The Court entered an order on September 26, 1999 consolidating the above
lawsuits and appointing lead plaintiffs and lead plaintiffs' counsel. On
November 8, 1999, the lead plaintiffs filed a consolidated complaint. The
Company filed a Motion to Dismiss the consolidated complaint and the Court
granted that motion on August 3, 2000. The plaintiffs filed a Second Amended and
Consolidated Complaint on September 1, 2000, essentially re-alleging the
violations of Sections 10(b) and 20(a) of the Exchange Act, and Rule 10b-5
promulgated thereunder. The Company filed a Motion to Dismiss plaintiffs' Second
Amended and Consolidated Complaint on November 2, 2000, but the Court has not
yet rendered a decision. The Company believes that it has fully complied with
all applicable securities laws and regulations and that it has meritorious
defenses to the allegations made in the Second Amended and Consolidated
Complaint. The Company intends to vigorously defend the consolidated action if
its Motion to Dismiss is denied.

On August 3, 1998, the Company announced that the Securities and Exchange
Commission is conducting an investigation of the Company relating to its
compliance with federal securities laws. The Company believes that it has fully
complied with all securities laws and regulations and is cooperating with the
Commission staff in its investigation.

The Company is a party to various other claims, legal actions and
complaints arising in the ordinary course of business.

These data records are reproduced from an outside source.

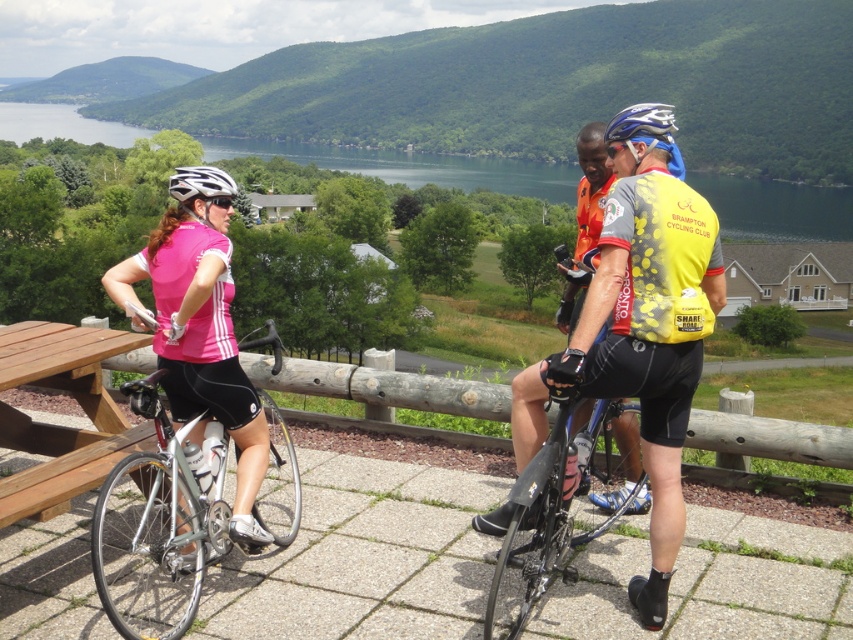 You are a cyclist standing at the wooden railing overlooking the green water at upper center. You need to secure your silver metallic bicycle at left. Which direction should you move to reach your bicycle?

The silver metallic bicycle at left is located below the green water at upper center, so you should move downward from the green water at upper center to reach the silver metallic bicycle at left.

You are one of the cyclists needing to place your backpack on a surface. Which object from the wooden picnic table at lower left and the shiny black bicycle at center is higher?

The wooden picnic table at lower left is positioned over the shiny black bicycle at center, meaning it is higher than the bicycle.

What object is located at the point with coordinates (157, 525)?

The point at coordinates (157, 525) is on the silver metallic bicycle at left. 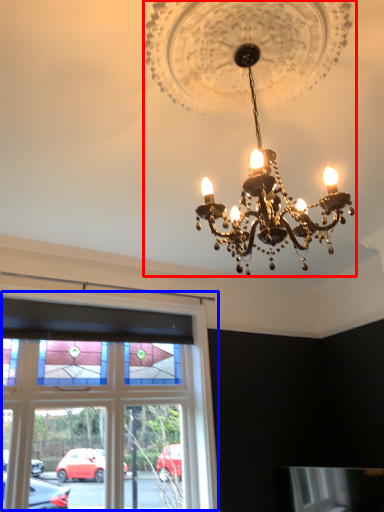 Question: Which object is closer to the camera taking this photo, lamp (highlighted by a red box) or window (highlighted by a blue box)?

Choices:
 (A) lamp
 (B) window

Answer: (A) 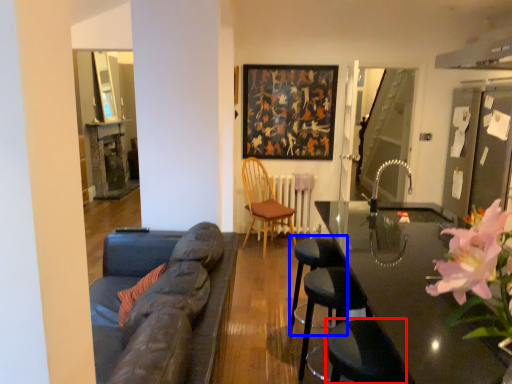 Question: Which object is closer to the camera taking this photo, swivel chair (highlighted by a red box) or bar stool (highlighted by a blue box)?

Choices:
 (A) swivel chair
 (B) bar stool

Answer: (A) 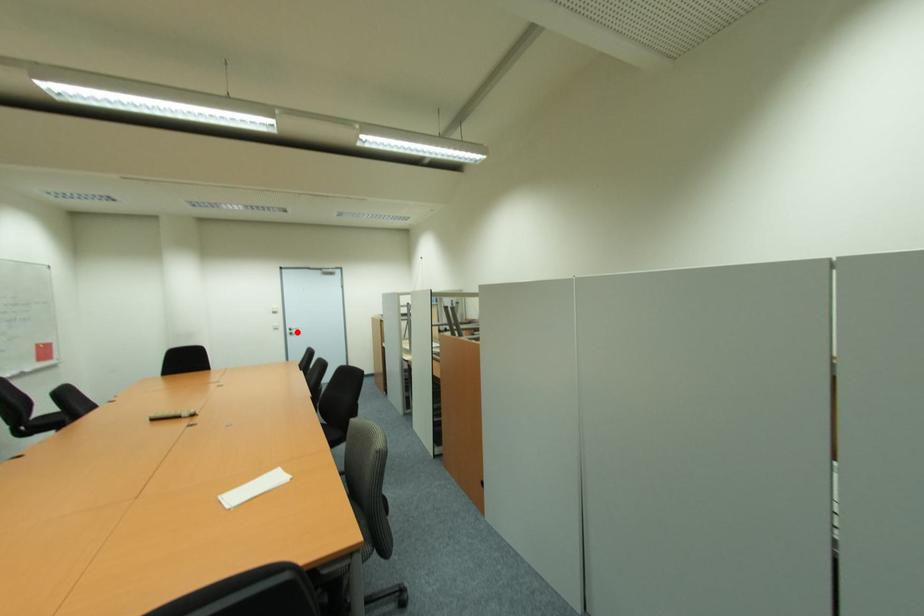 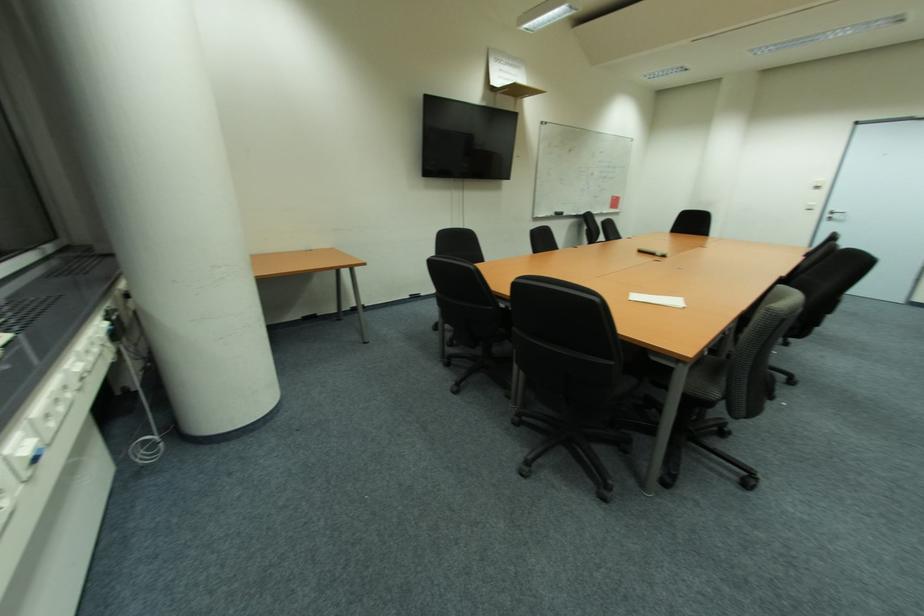 Question: I am providing you with two images of the same scene from different viewpoints. Given a red point in image1, look at the same physical point in image2. Is it:

Choices:
 (A) Closer to the viewpoint
 (B) Farther from the viewpoint

Answer: (B) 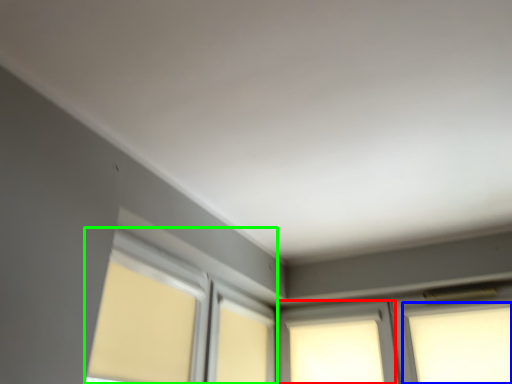 Question: Which object is positioned closest to window (highlighted by a red box)? Select from window (highlighted by a blue box) and bay window (highlighted by a green box).

Choices:
 (A) window
 (B) bay window

Answer: (A) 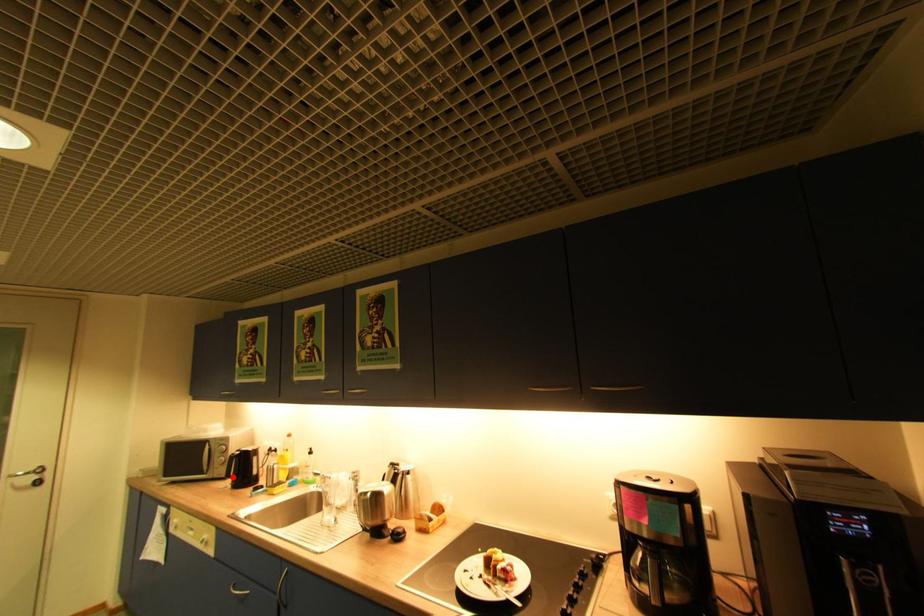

Management believes that the disposition of these matters will not have
a materially adverse effect on the consolidated financial condition or results
of operations of the Company.

Item 4. Submission of Matters to a Vote of Security Holders

There were no matters submitted to a vote of the Company's security
holders during the fiscal quarter ended November 30, 2000.

12


PART II.

Item 5. Market for Registrant's Common Equity and Related Stockholder Matters

The Company's common stock is quoted on the NASDAQ Stock Market under the
symbol "CLST." The following table sets forth, on a per share basis for the
periods indicated, the high and low closing sale prices for the common stock as
reported by the NASDAQ Stock Market.

High Low
---- ---

Fiscal Year ended November 30, 2000
Quarter Ended:
February 29, 2000 $11.500 8.188
May 31, 2000 9.375 2.438
August 31, 2000 4.000 2.156
November 30, 2000 4.375 1.656

Fiscal Year ended November 30, 1999
Quarter Ended:
February 28, 1999 $12.500 6.219
May 31, 1999 12.688 6.313
August 31, 1999 9.063 5.250
November 30, 1999 10.438 5.500

As of February 23, 2001, there were 272 stockholders of record, although
the Company believes that the number of beneficial owners is significantly
greater than that number because a large number of shares are held of record by
CEDE & Co.

The Company has never declared or paid cash dividends on its common stock.
The Company currently intends to retain all earnings to finance the continued
growth and development of its business and does not anticipate paying cash
dividends on the common stock in the foreseeable future. Any future
determination as to the payment of cash dividends will depend on a number of
factors, including future earnings, capital requirements, the financial
condition and prospects of the Company and any restrictions under the Company's
credit agreements existing from time to time, as well as other factors the Board
of Directors may deem relevant. The Company's current multicurrency revolving
credit facility restricts the payment of dividends by the Company to its
stockholders. There can be no assurance that the Company will pay any dividends
in the future.

13


Item 6. Selected Consolidated Financial Data

The financial data presented below, as of and for each of the years in the
five-year period ended November 30, 2000, were derived from the Company's
audited financial statements. The selected consolidated financial data should be
read in conjunction with "Item 7. Management's Discussion and Analysis of
Financial Condition and Results of Operations," and the Company's Consolidated
Financial Statements and Notes thereto, included elsewhere herein.



Year Ended November 30,
-------------------------------------------------------------------
2000 1999 1998 1997 1996
------------ ----------- ---------- ---------- ----------
(In thousands, except per share data and operating data)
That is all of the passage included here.